Deux jours avec Jésus ! Que de choses pourrait-il nous dire, si nous persévérions deux jours dans sa communion ! L'eau qu'il nous donnerait deviendrait en nous une source d'eau qui jaillirait jusqu'à la vie éternelle. Deux jours de pleine expérience peuvent fonder pour toute la vie ; bientôt les gens de Sichar peuvent dire à la femme : Ce n'est plus à cause de ce que tu nous as dit que nous croyons, car nous l'avons entendu nous-mêmes, et nous savons que c'est Lui qui est véritablement le Christ, le Sauveur du monde.

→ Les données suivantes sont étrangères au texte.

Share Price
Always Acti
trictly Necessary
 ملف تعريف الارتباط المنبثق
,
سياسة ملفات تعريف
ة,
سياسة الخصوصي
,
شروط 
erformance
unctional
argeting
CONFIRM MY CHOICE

Avons-nous fait la même expérience ! Jusqu'où Jésus a-t-il pénétré dans notre vie et dans notre conversion ? Ne nous mettons point les bras croisés devant cette histoire, en nous bornant à dire ; Qu'elle est belle ! Votre propre conversion a-t-elle commencé et est-elle réelle ? Cherchez dans votre vie passée, vous y trouverez un travail de la grâce préparatoire. Il y a tant de circonstances, dans la vie la plus ordinaire, qui nous disent de la part de Dieu : Réveille-toi ! C'est de votre salut personnel qu'il s'agit ; avez-vous compris le grand appel et êtes-vous en route ?

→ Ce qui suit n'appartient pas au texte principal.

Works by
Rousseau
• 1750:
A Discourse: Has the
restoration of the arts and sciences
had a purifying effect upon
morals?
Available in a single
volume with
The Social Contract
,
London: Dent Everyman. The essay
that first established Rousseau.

Voyez ce que le Seigneur vous a découvert, et quels désordres en vous il a attaqués ! Si vous avez appris à vous connaître, vous avez aussi appris à prier.
Heureux les adorateurs en esprit et en vérité, un tel état ne laisse pas stationnaire. On laissera derrière soi bien des choses, quand la source de là vie est enfin trouvée ; mais ici aussi, examinez-vous.

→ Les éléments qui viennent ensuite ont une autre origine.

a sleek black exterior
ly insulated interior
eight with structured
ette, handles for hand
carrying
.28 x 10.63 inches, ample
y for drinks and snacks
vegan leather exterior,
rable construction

Si le Seigneur vous a préparé, s'il vous a réveillé, en vous disant : Je le suis, moi qui te parle ; quel caractère a pris depuis votre vie ? De l'année passée au jour d'aujourd'hui, les choses sont-elles restées les mêmes ? Vous n'êtes point converti, si ces vieilles choses ne sont point passées, si toutes choses ne se renouvellent. Rallumez le don qui est en vous, et n'ayez pas autant de peur de vous dépouiller du vieil homme ; dites-vous qu'il vous corrompt par les convoitises qui séduisent ; voulez-vous être corrompu, quand vous pouvez être guéri ? séduit, quand vous pouvez être plus que vainqueur ?
Comme le Sauveur est entré dans Sichar, le salut veut entrer dans votre maison ; il y a une action divine, toute puissante et qui vient de la grâce de notre Seigneur Jésus-Christ.
Donnez champ libre à cette grâce dans votre coeur, et, sous votre toit domestique, elle vous communiquera cette piété qui est utile à toutes choses et qui a les promesses de la vie présente et de celle qui est à venir.

Prenez pour devise : Tout pour Jésus, rien pour moi. Aujourd'hui, vous crierez, demain vous bénirez ; rien de si malheureux qu'une conversion qui cloche.
Pour les secours, il y a abondance, et vous les avez tous si vous avez Jésus. Après tous les sermons qu'on vous a faits, après tous les volumes que vous avez lus, transformez tout cela en suc et en sang ; les convertis du Seigneur sont ceux qui peuvent dire : Ce n'est plus à cause de ce qu'on m'a dit que je crois ; je l'ai entendu moi-même et je sais que c'est Lui qui est véritablement le Christ, le Sauveur du monde.